Ölüye Saygı ve Adalet İnisiyatifi, Ocak 2021'den bu yana toplanıyor. 10 Nisan 2021'de başlayan panellerin yedincisi “Ölü Bedenlere Yönelik Şiddetin Toplumsal Cinsiyetini Konuşmak" idi.
“Ölü Bedenlere Yönelik Şiddetin Toplumsal Cinsiyetini Konuşmak" paneli 26 Şubat 2022'de gerçekleşti. Mekiye Orman moderatörlüğündeki programda Kayuş Çalıkman Gavrilof, Fatoş Hacıvelikızı, Meral Danış Beştaş, Aysel Avesta ve Esmail Fattahi katıldılar. Bu dizimizde paneldeki konuşmaların çözümlerini yayımlıyoruz, panelleri kayıttan da izlemek mümkün.
"Türkiye'de ölülere yönelik şiddet", "Farklı İnançlar cenazelere ve mezarlıklara saldırıları konuşuyor", "Hukukçular Ölüye Saygı ve Adaleti Konuşuyor" , "Basında Ölülere Yönelik Şiddetin Yeri" ve "Adli Tıp Kurumu Çerçevesinde Ölülere Saygı ve Adalet" , "Yas, Hafıza ve Politika" başlıklı panelleri de buradan okuyup, izleyebilirsiniz.
Benim söyleyeceklerim çok da farklı şeyler değil aslında bugüne kadar duyduklarımızdan. Hem benim sıkça dillendirdiğim hem de aslında sosyal medyada sık sık duyduğumuz şeyler ama hatırlamakta fayda var. Tekrarlaması hatırlamak açısından faydalı bir de bunları dillendirdikçe sanki insanın yaraları sağalıyor gibi.
Belki aslında pek de sağalmıyor ama konuşmak iyi geliyor.

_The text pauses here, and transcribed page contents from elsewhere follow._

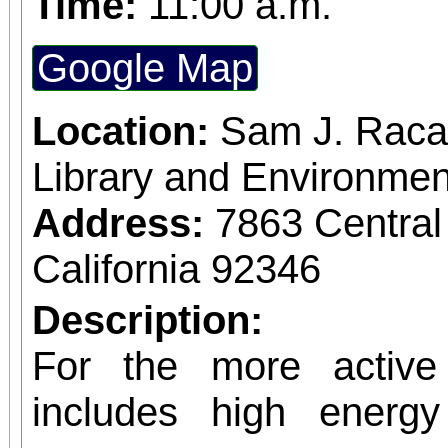
Time:
11:00 a.m.
Google Map
Location:
Sam J. Raca
Library and Environmen
Address:
7863 Central
California 92346
Description:
For the more active 
includes high energ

Etno-cinsiyet diye bir şey düşündüm söylediklerimi ifade etmek için kullanabileceğim bir terim ararken. Etno cinsiyet yani kadınlara özellikle uygulanan her türlü şiddetin sırf Ermeni olduğu için yaşanan en ağır şeklini 19. yüzyıl sonu ile 20.yüzyılın başında en ağır şekilde gördük.
Fırat suyu
Bunları tabi ki tanıklıklardan biliyoruz. Tanıklıkların en önemlilerine bugüne kadar bize ve çok geniş bir kitleye ulaşan Zabel Yesayan'ın “Yıkıntılar Arasında” kitabında rastlıyoruz. Orada özellikle bir kız çocuğunun halini uzun uzun anlatır Zabel Yesayan. Okuyanlarınız vardır okumayanlara da o kitabı okumalarını hararetle tavsiye ederim.
Bu bahsettiğim iki yüzyıl boyunca neler oldu neler bitti zaten biliyoruz. Burada kimlerin en ağır şekliyle cezalandırıldığını biliyoruz. Tecavüze uğrayan genç kadınlar, tecavüze uğramamak için kendini uçurumlardan atan, toplu şekilde intihar eden genç kadınlar var.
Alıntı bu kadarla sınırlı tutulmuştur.